[Data records]
════════
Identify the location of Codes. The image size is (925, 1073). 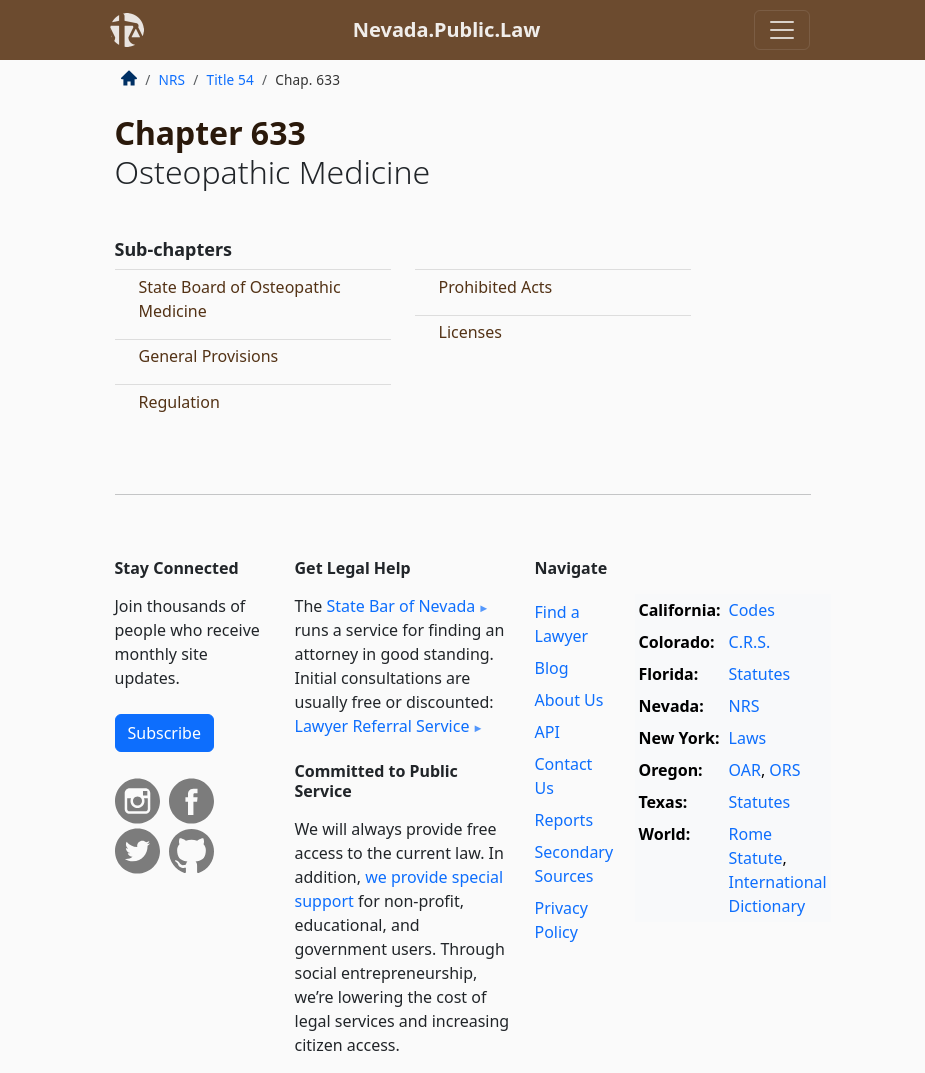
(752, 610).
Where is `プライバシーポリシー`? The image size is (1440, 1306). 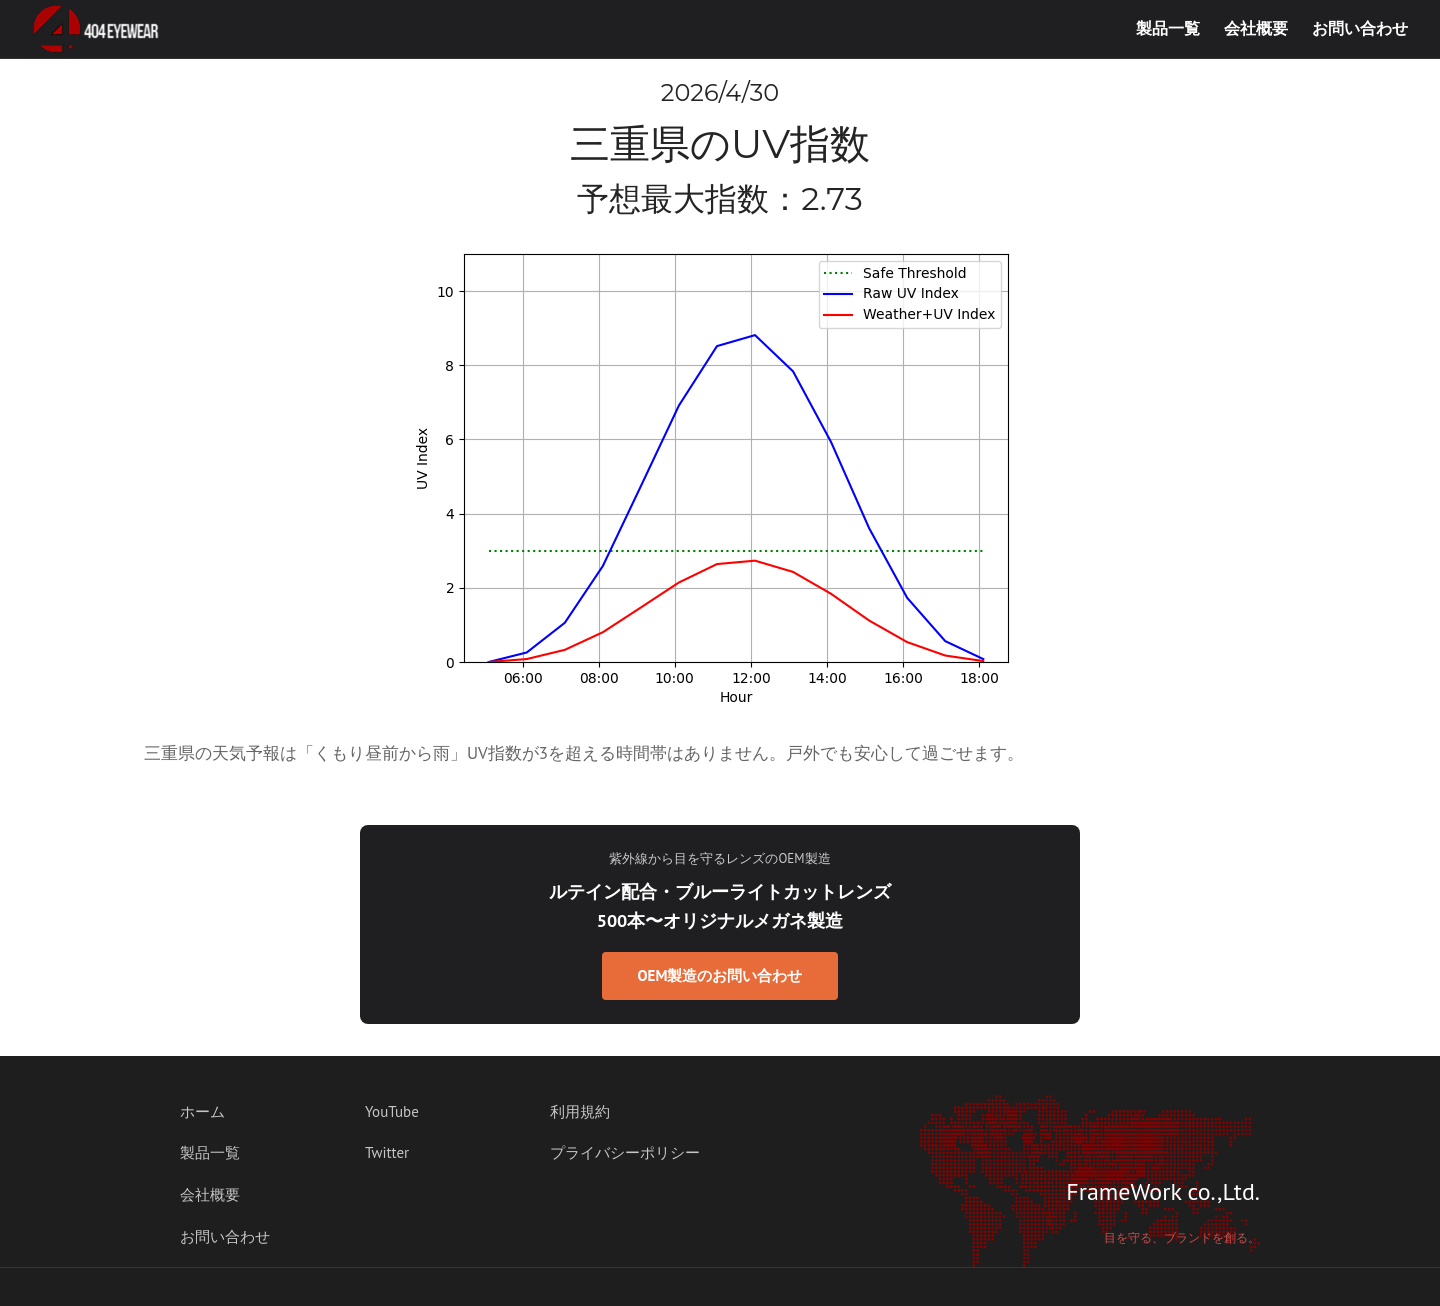
プライバシーポリシー is located at coordinates (625, 1152).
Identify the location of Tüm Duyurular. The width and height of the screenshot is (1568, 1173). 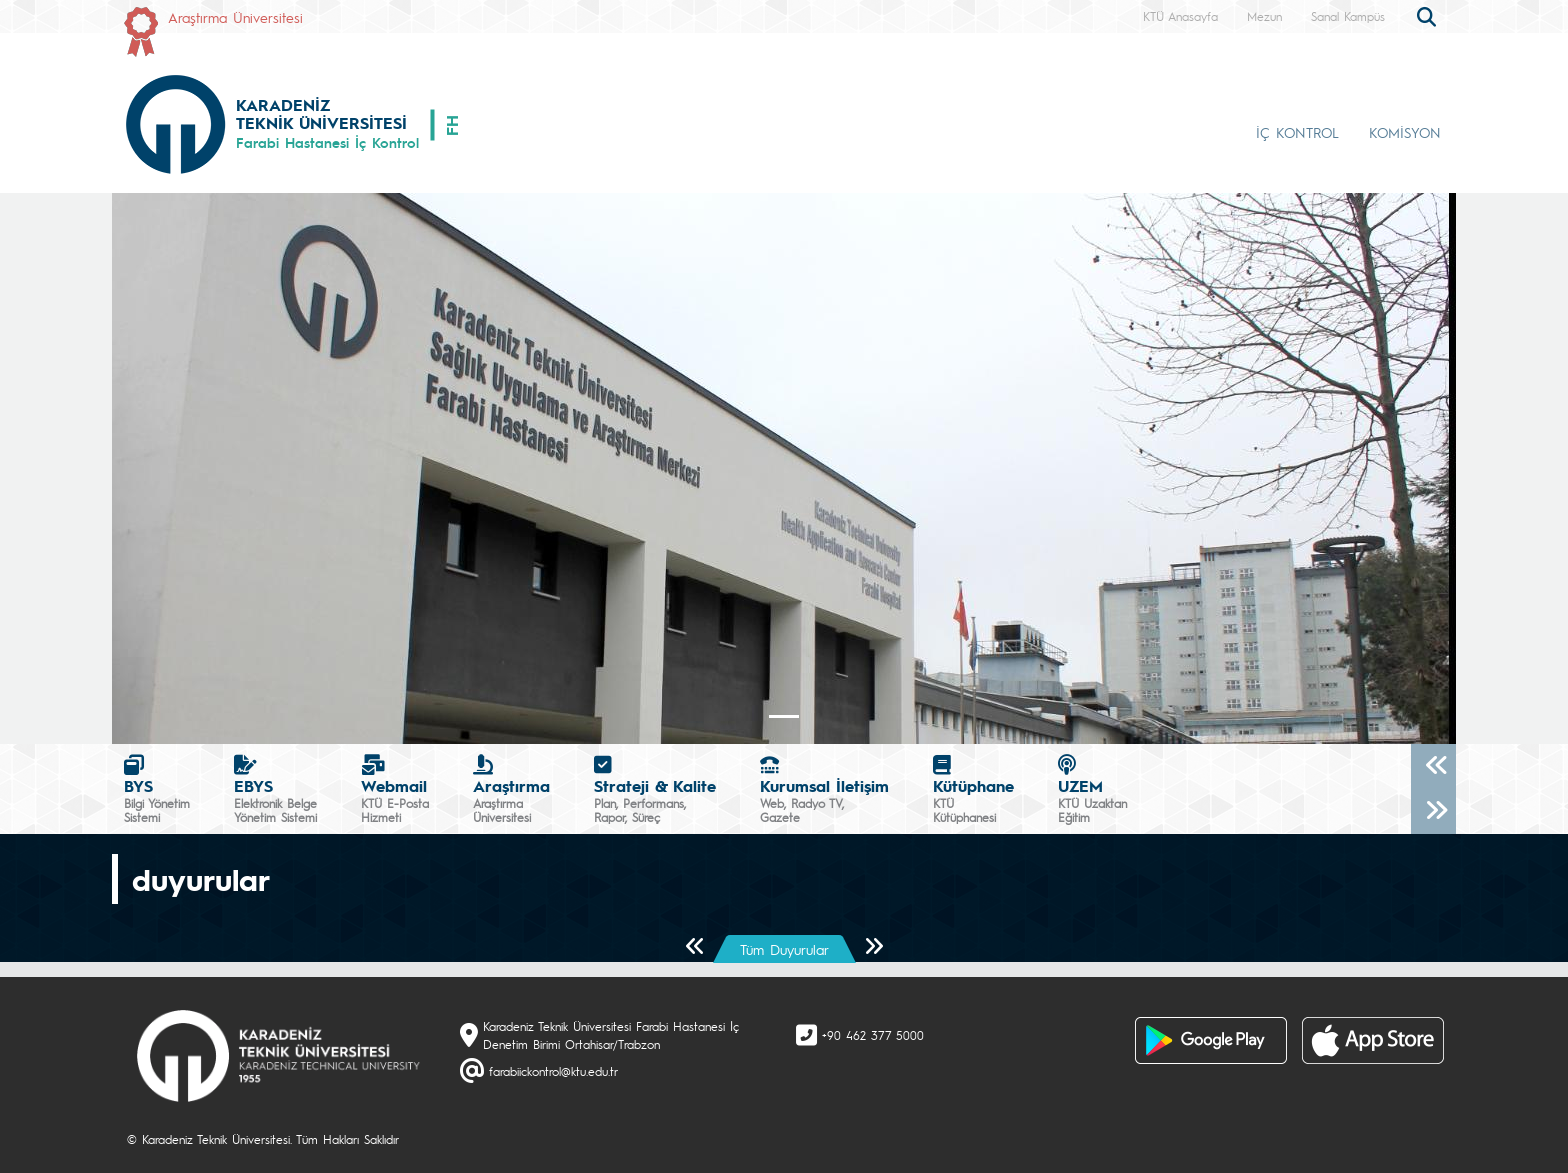
(784, 949).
════════
If an entry holds a picture, skip the picture and print the rest of the data exactly.

§ Written response
Identify the location of Codes. The image size is (925, 1073). 
(752, 610).
Where is `プライバシーポリシー`? The image size is (1440, 1306). 
プライバシーポリシー is located at coordinates (625, 1152).
Identify the location of Tüm Duyurular. The width and height of the screenshot is (1568, 1173). 
(784, 949).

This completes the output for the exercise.